A Lot to Learn with Austin Rogers
Austin Rogers became one of Jeopardy!'s most memorable contestants during his 12-game winning streak in 2017, and this podcast channels the same restless curiosity that made him fun to watch on the show. Rather than recapping Jeopardy! episodes, Rogers uses his champion status as a springboard to explore topics that fascinate him -- energy policy, poetry, food allergies, journalism, maritime history, and dozens of other subjects across 68 episodes. Each conversation finds "the thing behind the thing," as he puts it, digging past surface-level knowledge into the stories and details that actually make a subject interesting. If you watched Rogers on Jeopardy! and thought "I want to hang out with that guy and hear him talk about random stuff for an hour," this is exactly that experience. His interview guests range from academics to journalists to specialists in obscure fields, and Rogers brings the same confident, slightly irreverent energy he showed on the game show. The podcast earned a 4.7-star Apple rating from 117 reviews before wrapping in April 2020. It is a finished series, so the full 68-episode backlog is there waiting. While it is not a Jeopardy! recap show, it represents the natural extension of what makes someone a great Jeopardy! contestant -- an insatiable appetite for learning about everything.
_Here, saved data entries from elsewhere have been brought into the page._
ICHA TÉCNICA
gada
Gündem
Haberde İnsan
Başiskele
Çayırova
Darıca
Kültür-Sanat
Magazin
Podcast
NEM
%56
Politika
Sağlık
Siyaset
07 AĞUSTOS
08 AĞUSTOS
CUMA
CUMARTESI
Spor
There is something about Jeopardy that hooks people in a way other game shows don't. Part of it is the answer-and-question format, part of it is the competitive strategy, and part of it is just wanting to see if you can keep up from the couch. Jeopardy podcasts extend that experience beyond the 30-minute episode, giving fans a place to dig into the details.
What Jeopardy podcasts actually cover
The most common format is the recap show. These podcasts break down recent games, analyzing wagering strategy, buzzer timing, and category selection. Many of them feature former contestants who can speak from experience about what it actually feels like to stand at those podiums. If you have ever yelled at the TV during Final Jeopardy, these shows will feel like a conversation with someone who gets it.
Beyond recaps, some Jeopardy podcasts lean into the trivia itself, exploring the knowledge behind the clues. You might hear an episode tracing the history of a recurring category, or a breakdown of which subjects appear most frequently and how to study for them. Other shows interview past champions and offer a look at the preparation process, audition experience, and what daily life on the show is actually like. A few podcasts take a more creative approach, weaving the spirit of trivia competition into fictional narratives.
Finding the right show for you
With this many options, it helps to know what you are after. If you want to sharpen your own trivia game, look for strategy-focused shows. If you are newer to the Jeopardy community and want an accessible starting point, Jeopardy podcasts for beginners tend to explain the show's conventions and history before diving into analysis.
The host matters a lot in this genre. Someone who is genuinely enthusiastic about the show and can carry a 45-minute discussion without it feeling padded will keep you coming back. Try a few episodes from different shows and see whose style matches yours. Free Jeopardy podcasts are easy to find on Spotify, Apple Podcasts, and other platforms. New shows keep appearing, so the options continue to grow.